◆ TASK PROMPT:
Give back exactly the lines from the "buildings, they gain" line to the final line of the records, and only those, minus any pictures.

◆ RECORD EXTRACTS:
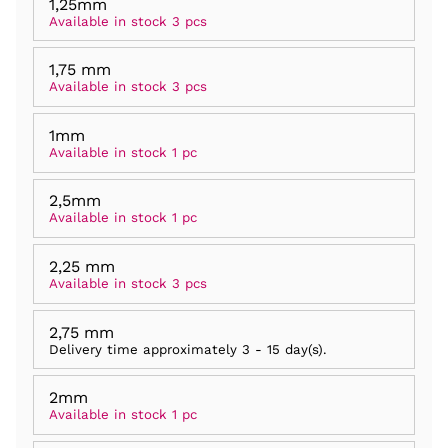
1,25mm
Available in stock 3 pcs
1,75 mm
Available in stock 3 pcs
1mm
Available in stock 1 pc
2,5mm
Available in stock 1 pc
2,25 mm
Available in stock 3 pcs
2,75 mm
Delivery time approximately
3 - 15 day(s)
.
2mm
Available in stock 1 pc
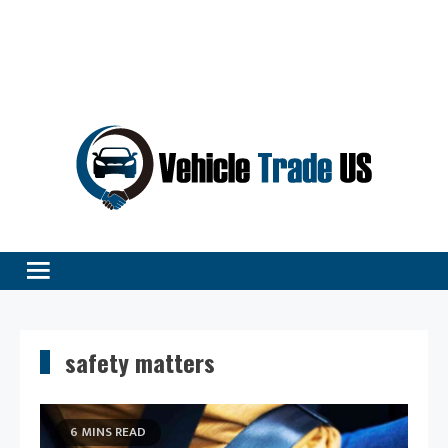
Vehicle Excellence Begins Here!
Vehicle Trade
safety matters
6 MINS READ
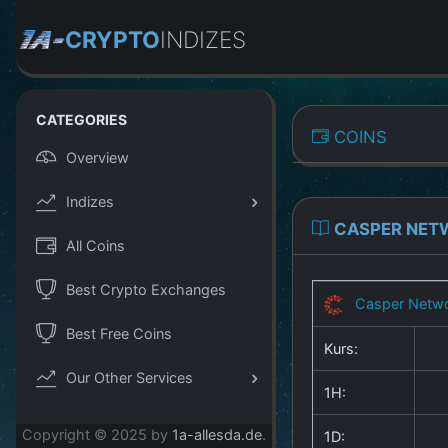
CRYPTO
INDIZES
CATEGORIES
COINS
Overview
Indizes
CASPER NET
All Coins
Best Crypto Exchanges
Casper Netw
Best Free Coins
Kurs:
Our Other Services
1H:
Copyright © 2025 by
1a-allesda.de
.
1D:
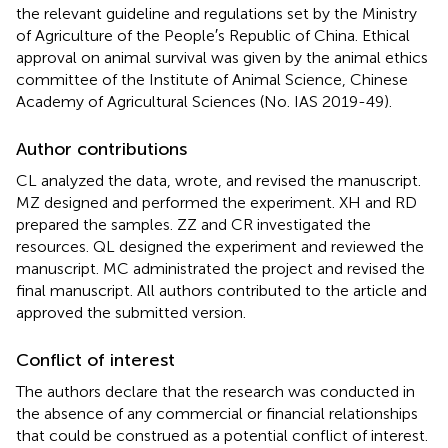
the relevant guideline and regulations set by the Ministry
of Agriculture of the People′s Republic of China. Ethical
approval on animal survival was given by the animal ethics
committee of the Institute of Animal Science, Chinese
Academy of Agricultural Sciences (No. IAS 2019-49).
Author contributions
CL analyzed the data, wrote, and revised the manuscript.
MZ designed and performed the experiment. XH and RD
prepared the samples. ZZ and CR investigated the
resources. QL designed the experiment and reviewed the
manuscript. MC administrated the project and revised the
final manuscript. All authors contributed to the article and
approved the submitted version.
Conflict of interest
The authors declare that the research was conducted in
the absence of any commercial or financial relationships
that could be construed as a potential conflict of interest.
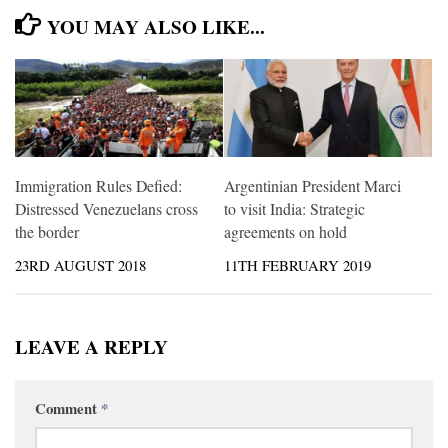
YOU MAY ALSO LIKE...
Immigration Rules Defied:
Argentinian President Marci
Distressed Venezuelans cross
to visit India: Strategic
the border
agreements on hold
23RD AUGUST 2018
11TH FEBRUARY 2019
LEAVE A REPLY
Comment
*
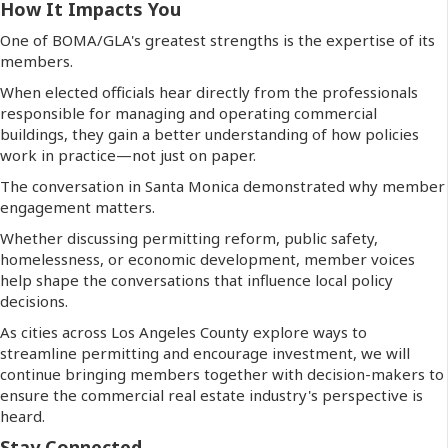
How It Impacts You
One of BOMA/GLA's greatest strengths is the expertise of its
members.
When elected officials hear directly from the professionals
responsible for managing and operating commercial
buildings, they gain a better understanding of how policies
work in practice—not just on paper.
The conversation in Santa Monica demonstrated why member
engagement matters.
Whether discussing permitting reform, public safety,
homelessness, or economic development, member voices
help shape the conversations that influence local policy
decisions.
As cities across Los Angeles County explore ways to
streamline permitting and encourage investment, we will
continue bringing members together with decision-makers to
ensure the commercial real estate industry's perspective is
heard.
Stay Connected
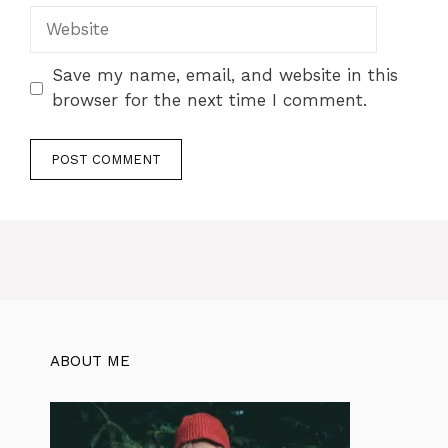
Save my name, email, and website in this
browser for the next time I comment.
ABOUT ME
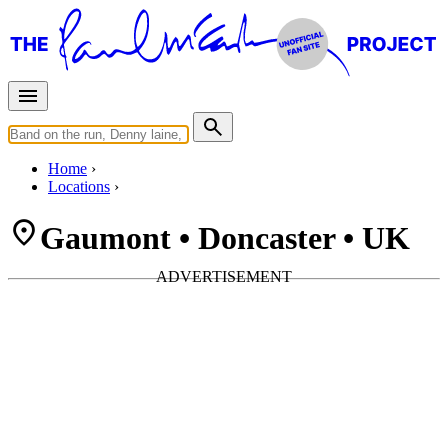
Home
Locations
Gaumont • Doncaster • UK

◆ TASK SOLUTION:
buildings, they gain a better understanding of how policies
work in practice—not just on paper.
The conversation in Santa Monica demonstrated why member
engagement matters.
Whether discussing permitting reform, public safety,
homelessness, or economic development, member voices
help shape the conversations that influence local policy
decisions.
As cities across Los Angeles County explore ways to
streamline permitting and encourage investment, we will
continue bringing members together with decision-makers to
ensure the commercial real estate industry's perspective is
heard.
Stay Connected
Save my name, email, and website in this
browser for the next time I comment.
ABOUT ME
Home
Locations
Gaumont • Doncaster • UK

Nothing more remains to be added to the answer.